▶ [WORK INSTRUCTIONS]: From the data, copy out every line in which the word "Łapki" appears.

*** RECORDS PROVIDED Section Begins ***

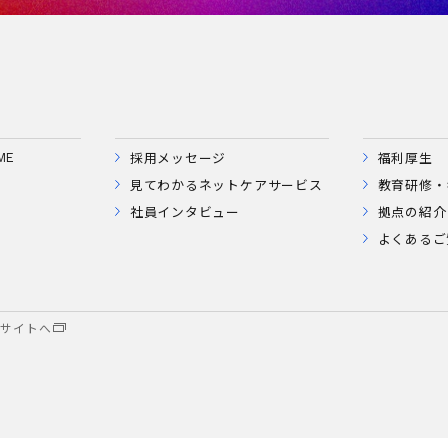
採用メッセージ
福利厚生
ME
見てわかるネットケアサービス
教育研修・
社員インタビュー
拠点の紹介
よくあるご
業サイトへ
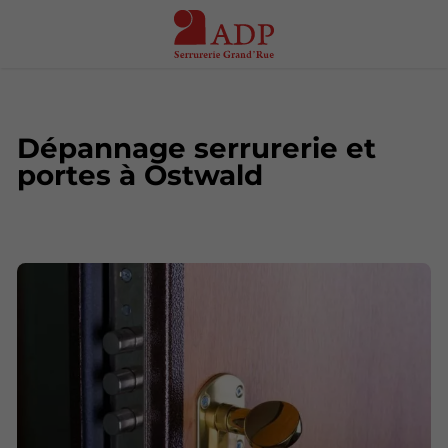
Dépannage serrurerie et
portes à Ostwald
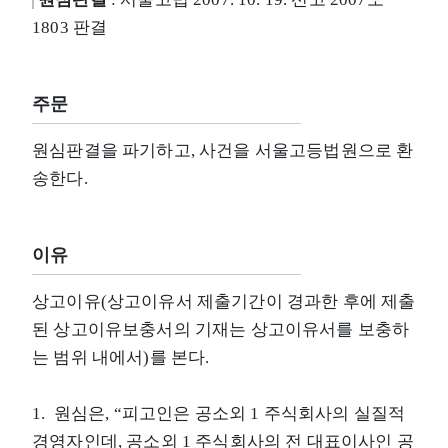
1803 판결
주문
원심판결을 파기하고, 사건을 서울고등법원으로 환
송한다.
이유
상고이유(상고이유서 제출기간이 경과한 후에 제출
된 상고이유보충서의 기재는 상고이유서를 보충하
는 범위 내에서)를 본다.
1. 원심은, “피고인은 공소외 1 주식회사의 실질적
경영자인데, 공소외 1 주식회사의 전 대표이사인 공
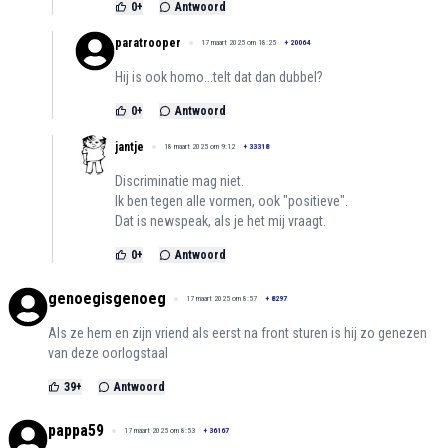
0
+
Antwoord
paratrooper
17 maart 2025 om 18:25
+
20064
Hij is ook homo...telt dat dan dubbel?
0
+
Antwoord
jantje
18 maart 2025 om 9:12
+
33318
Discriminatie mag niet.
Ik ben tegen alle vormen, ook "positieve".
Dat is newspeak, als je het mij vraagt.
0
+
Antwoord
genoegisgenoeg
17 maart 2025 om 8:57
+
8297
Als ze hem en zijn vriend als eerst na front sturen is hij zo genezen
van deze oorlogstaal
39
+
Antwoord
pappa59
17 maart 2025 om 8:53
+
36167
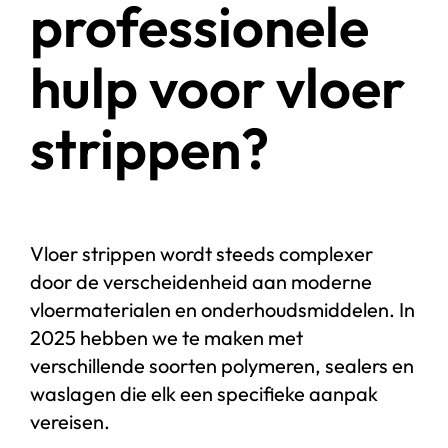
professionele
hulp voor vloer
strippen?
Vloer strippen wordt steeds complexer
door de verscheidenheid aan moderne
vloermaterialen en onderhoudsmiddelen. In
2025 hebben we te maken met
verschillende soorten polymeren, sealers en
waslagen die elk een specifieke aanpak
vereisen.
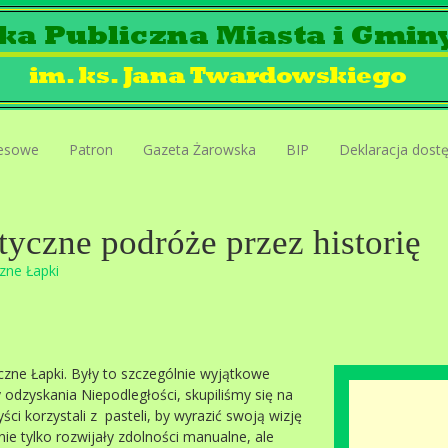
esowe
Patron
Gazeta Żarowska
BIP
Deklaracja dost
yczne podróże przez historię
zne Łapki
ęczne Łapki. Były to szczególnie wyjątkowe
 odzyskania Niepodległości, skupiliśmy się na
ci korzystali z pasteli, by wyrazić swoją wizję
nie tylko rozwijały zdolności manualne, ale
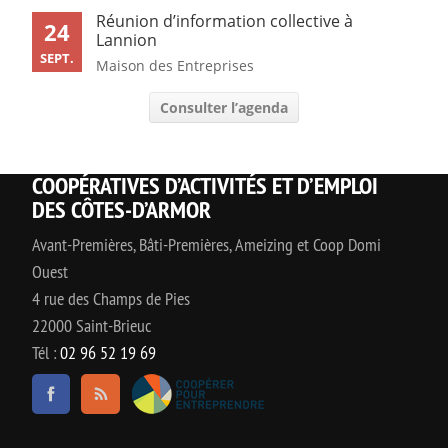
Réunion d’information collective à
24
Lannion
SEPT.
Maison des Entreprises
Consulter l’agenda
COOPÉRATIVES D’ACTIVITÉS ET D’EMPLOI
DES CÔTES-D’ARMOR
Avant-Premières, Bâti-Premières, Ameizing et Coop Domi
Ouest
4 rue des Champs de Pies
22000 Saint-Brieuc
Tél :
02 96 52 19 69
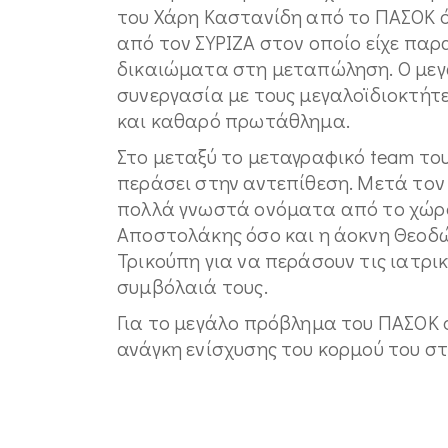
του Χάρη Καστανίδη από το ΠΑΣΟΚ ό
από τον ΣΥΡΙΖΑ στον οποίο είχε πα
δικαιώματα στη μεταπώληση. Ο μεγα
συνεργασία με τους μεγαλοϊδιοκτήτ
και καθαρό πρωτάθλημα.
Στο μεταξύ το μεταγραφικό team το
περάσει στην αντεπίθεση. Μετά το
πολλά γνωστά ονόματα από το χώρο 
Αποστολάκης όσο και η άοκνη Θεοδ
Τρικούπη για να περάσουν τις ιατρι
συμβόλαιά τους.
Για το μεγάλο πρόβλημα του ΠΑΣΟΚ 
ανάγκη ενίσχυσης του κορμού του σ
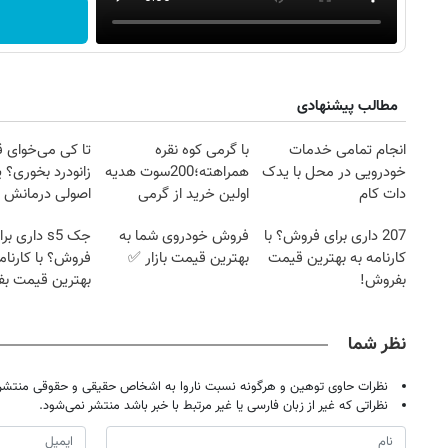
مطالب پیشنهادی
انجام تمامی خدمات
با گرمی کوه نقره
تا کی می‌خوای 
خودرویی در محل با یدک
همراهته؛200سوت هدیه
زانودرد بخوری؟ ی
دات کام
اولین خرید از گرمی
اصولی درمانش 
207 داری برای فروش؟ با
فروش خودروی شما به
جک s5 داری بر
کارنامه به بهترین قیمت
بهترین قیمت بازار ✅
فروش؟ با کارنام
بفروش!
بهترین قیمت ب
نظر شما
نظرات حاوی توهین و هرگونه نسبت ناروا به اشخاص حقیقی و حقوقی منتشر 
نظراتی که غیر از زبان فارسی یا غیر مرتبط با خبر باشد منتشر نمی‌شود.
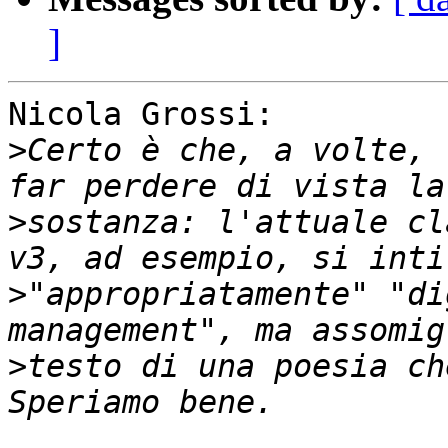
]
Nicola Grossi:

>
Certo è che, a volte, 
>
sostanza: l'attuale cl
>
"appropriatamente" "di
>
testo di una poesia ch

*** RECORDS PROVIDED Section Ends ***

▶ [TASK RESPONSE]:
zne Łapki
ęczne Łapki. Były to szczególnie wyjątkowe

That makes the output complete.